I woke up at 3am without reason, and it’s my day off. So, I just got up and made coffee while my cat, WillyBean, had kitty dreams. As he sat twitching and snorting I began reading my self-defense homework. (My mom bought me a 6 week self-defense course for Christmas) and then began reading Grace’s Style Book. I’m loving both things so far…cause ya know, I want to be beautiful AND kick ass. Which is totally possible. I’m hoping with the self-defense course will come a greater self confidence.
Anyways, back to my resolution…to take better care of myself. Things that I’ve been thinking of that need to happen:
- Brush my teeth every night and morning (yes, gross, but I have a hard time motivating myself once I’ve gotten in my pajamas to brush my teeth. I always do in the morning though…my dentist is going to hate me.) I bought floss yesterday too, so that’s a thing.
- Keep my apartment clean. It’s a mess with dishes and takeout boxes. Food is definitely my biggest mess right now. Which brings me to my next point:
- Eat more consciously. I have been eating out a TON because my brother is here to visit and we like to try all the vegan restaurants. When he isn’t here I resort to my little microwave. I’m too afraid to go to the group kitchen downstairs.
- Exercise. I need to start running again. I always have run with a goal in mind, whether it was to run a marathon or train for a certain event. I don’t have those goals any more…though I suppose I could set some.

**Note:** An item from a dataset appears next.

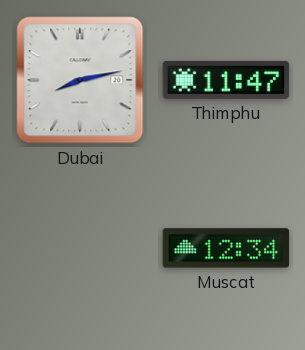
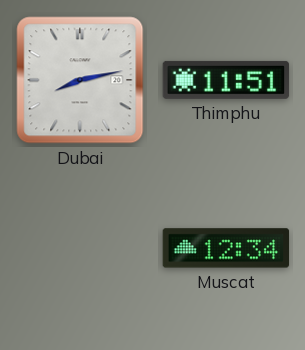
Thimphu: 11:47 -> 11:51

- Shower every night. I swear I don’t smell guys. I’ve been a lot better at showing every night when I get home as a way to relax.

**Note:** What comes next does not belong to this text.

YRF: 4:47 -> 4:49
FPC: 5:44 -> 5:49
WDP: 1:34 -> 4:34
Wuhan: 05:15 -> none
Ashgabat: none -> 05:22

- Shave….yep. Shaving makes me feel sexy and I’m not ashamed to admit that…or well, I was until recently. I read Buffering (Hannah Hart’s new book) and she said something that stuck with me…this is not an exact quote…but she says it’s okay to be a feminist and/or lesbian who likes to shave. I’ve been so stuck in stereotypes or my ideas of what a “good/true” lesbian looks like. Honestly, it’s weird how many stereotypes have influenced my representation of myself. So yeah, didn’t mean to go off on that tangent. Shaving…good for me.
- Makeup and clothes. I think we’ve been over this.
So that’s what I’m working with. I’ve noticed I start a lot of my sentences with “so” *note to self: stop that, it’s annoying*. I’m going to try to dedicate each of these activities to a week or month. I need to get myself in a routine.